It is repetitive, but we need to know that Freddie hears this message. We need him to know that we believe in heaven and we know who is there. We need him to know that we are here with him and will continue being here with him. We need to help him create a vision of Bethie, happy and whole still, even though he cannot see her here with us.
We talk with Freddie a lot about what Bethie is doing in heaven. When we found out about her heart, the consolation was that he would be too little to remember losing her. Now the hope is that he loved her here long enough that he will always remember her. We are devoted to doing whatever we can to help him remember. Often we ask him what she’s eating for dinner in heaven while we’re eating dinner, what she’s playing in heaven while we’re playing, what she’s reading in heaven while we’re reading. The question is applied to any and all parts of life. His answer is always the same – she is doing exactly what we’re doing, just in heaven.

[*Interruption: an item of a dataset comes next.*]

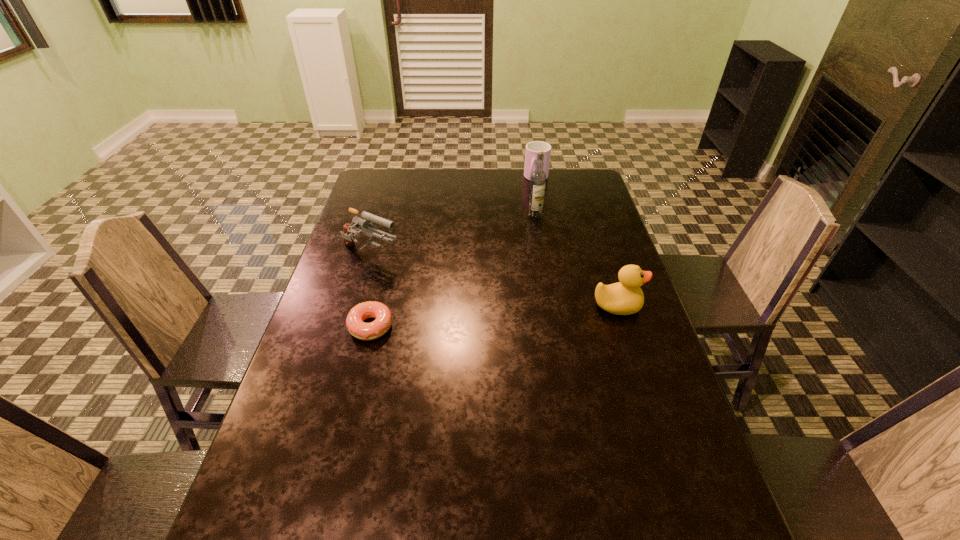 Where is `free space on the desktop that is between the doughnut and the rightmost object and is positioned on the label of the fourth nearest object`? free space on the desktop that is between the doughnut and the rightmost object and is positioned on the label of the fourth nearest object is located at coordinates (461, 319).

Identify the location of free space on the desktop that is between the doughnut and the duck and is positioned at the barrel end of the gun. This screenshot has height=540, width=960. (515, 314).

At what (x,y) coordinates should I click in order to perform the action: click on vacant space on the desktop that is between the doughnut and the duck and is positioned with the handle on the side of the farthest object. Please return your answer as a coordinate pair (x, y). Looking at the image, I should click on tap(462, 319).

The first time he strayed from this was in the grocery store. On his own, without anyone asking, he declared, “Bethie’s at the grocery store too in heaven! And she has her own green cart!” I seized the opportunity he gave and asked him, “But who is pushing her in her cart in heaven?” He was thoughtful for a few seconds, and then he replied, “God!” He knew that I couldn’t be here and in heaven because she cannot be here and in heaven, and so he had to choose someone else to be with her. And he chose God. He chose God because we have spent time teaching him that Bethie is not alone in heaven; she will never be alone in heaven. She is with God and he loves her. And he remembered. It was a moment of true pride for me, and it also cushioned my sometimes-fearful heart. He is remembering her, and he believes. And when a child talks about God and heaven it is with pure conviction; it is true and real and untainted. It is how I wish we could all approach that being and that place.
Our children’s love for God is pure, and, as parents, our greatest task in life is to encourage this love. And perhaps learn from it too.